Material for this task ▸
== Segment start ==
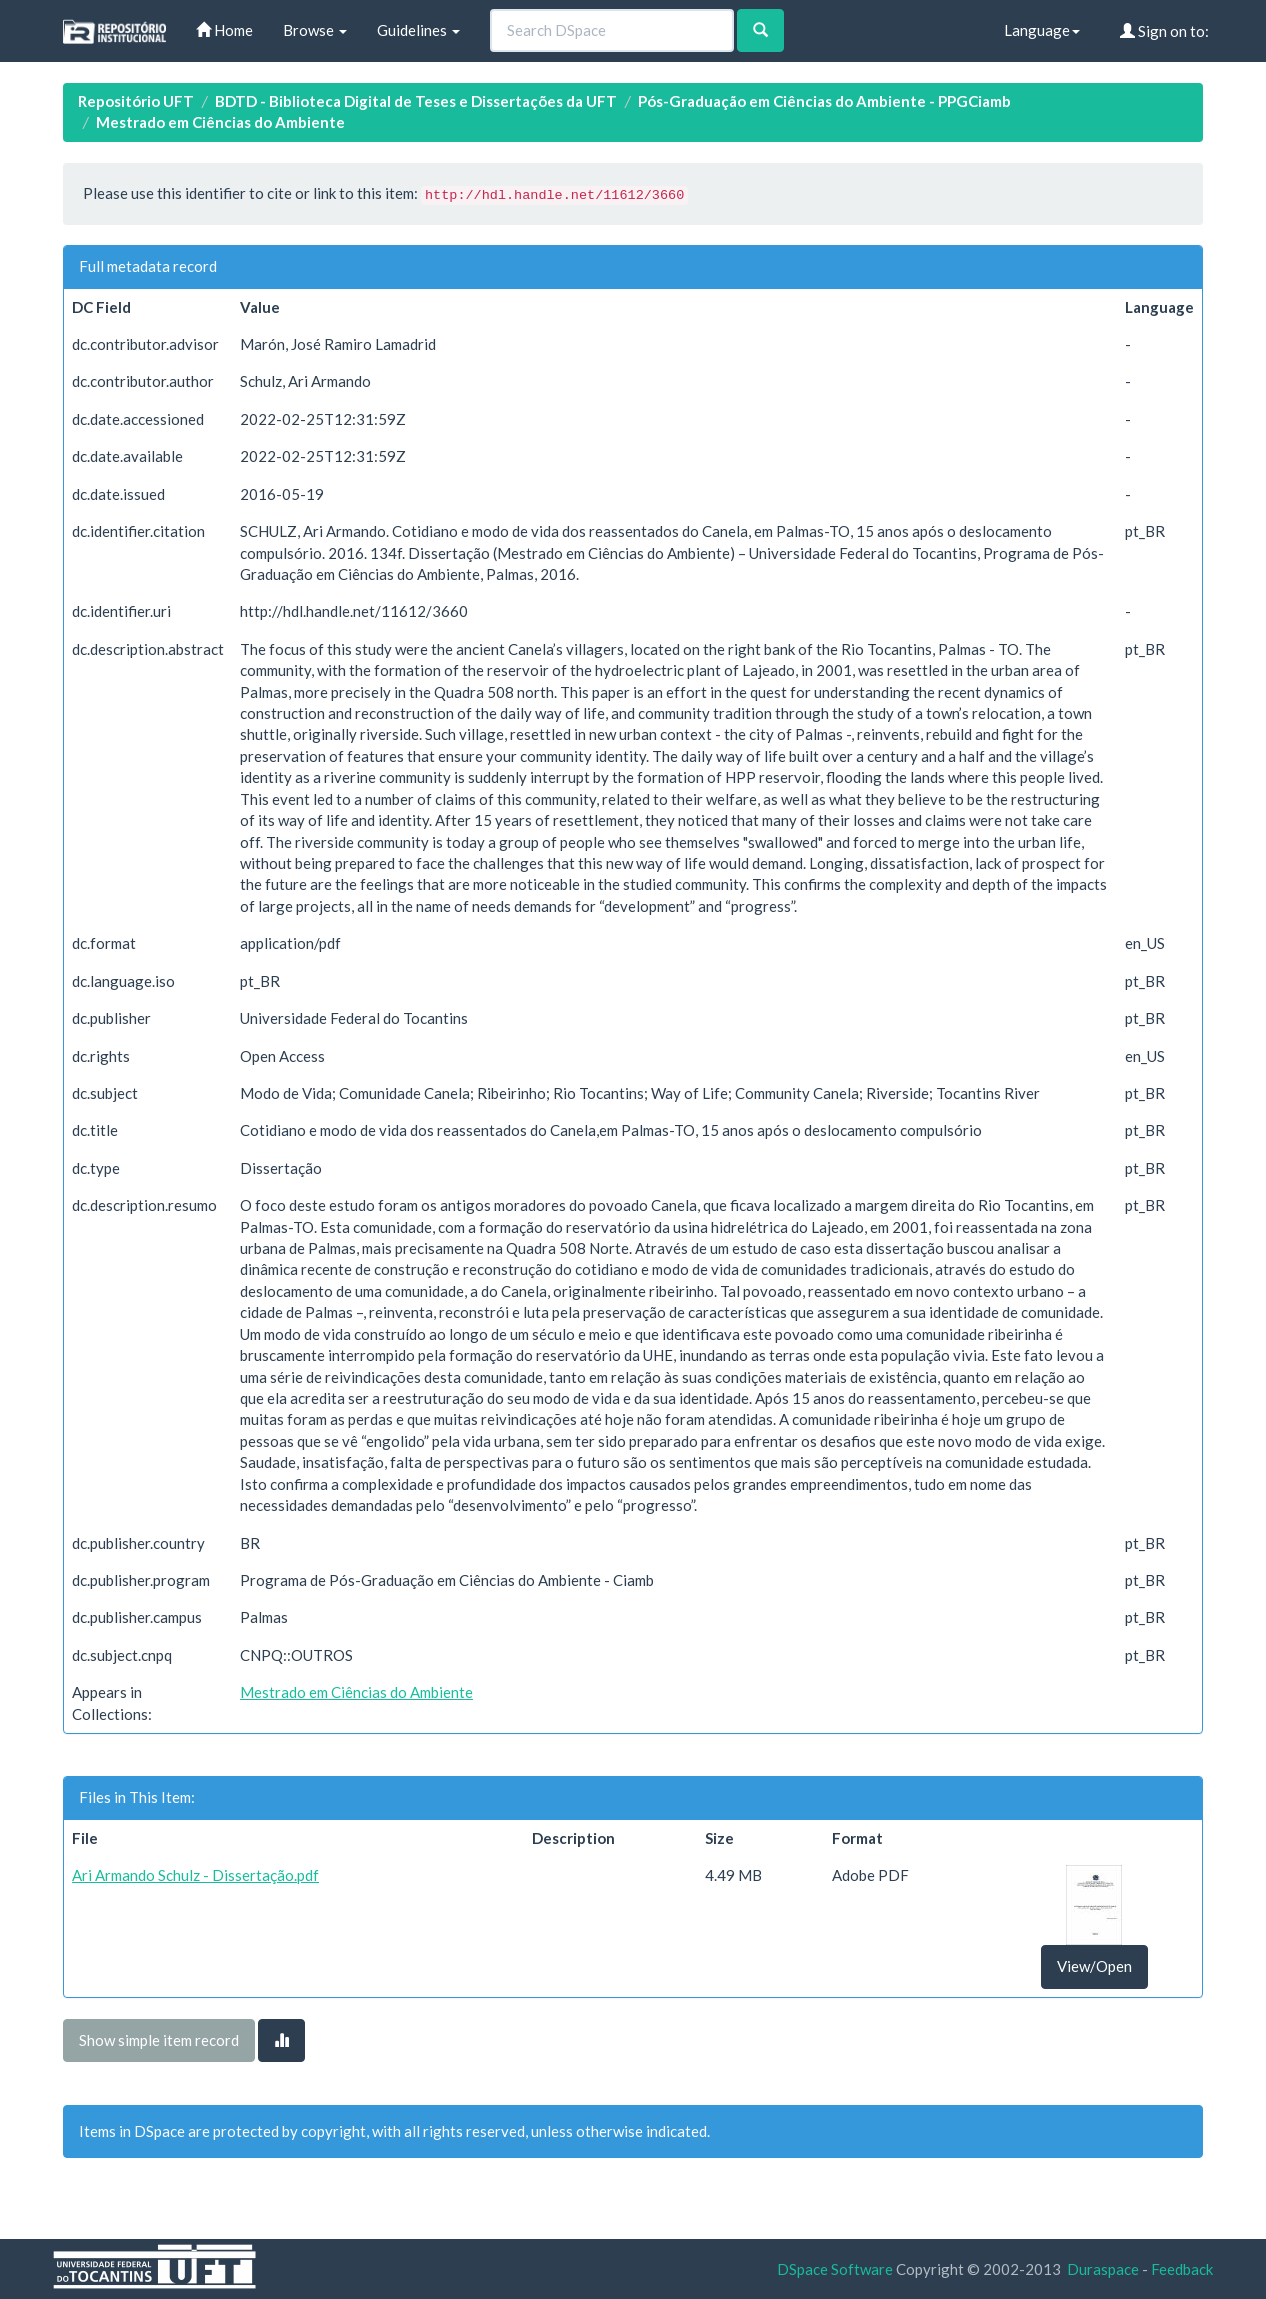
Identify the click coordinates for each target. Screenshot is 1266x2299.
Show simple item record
== Segment end ==
== Segment start ==
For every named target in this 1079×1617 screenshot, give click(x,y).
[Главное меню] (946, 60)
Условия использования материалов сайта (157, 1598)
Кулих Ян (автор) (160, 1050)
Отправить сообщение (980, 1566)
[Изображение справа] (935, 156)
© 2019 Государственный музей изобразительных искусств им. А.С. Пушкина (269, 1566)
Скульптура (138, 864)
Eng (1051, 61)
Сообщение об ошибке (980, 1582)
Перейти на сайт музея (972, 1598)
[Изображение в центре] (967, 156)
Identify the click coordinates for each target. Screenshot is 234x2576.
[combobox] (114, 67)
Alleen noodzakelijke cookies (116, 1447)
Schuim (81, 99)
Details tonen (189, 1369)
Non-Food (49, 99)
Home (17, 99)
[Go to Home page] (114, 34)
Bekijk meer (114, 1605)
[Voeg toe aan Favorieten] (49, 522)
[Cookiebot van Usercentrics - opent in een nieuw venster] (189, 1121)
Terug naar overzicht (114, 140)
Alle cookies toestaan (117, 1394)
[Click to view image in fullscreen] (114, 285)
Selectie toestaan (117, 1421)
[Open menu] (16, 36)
== Segment end ==
Requirement ▸ Would you print exactly, and only, the lines of the data above from the line with "Screenshot is 1266x2299." through the line with "Show simple item record", inclusive?

Problem solution ▸
Identify the click coordinates for each target. Screenshot is 1266x2299.
Show simple item record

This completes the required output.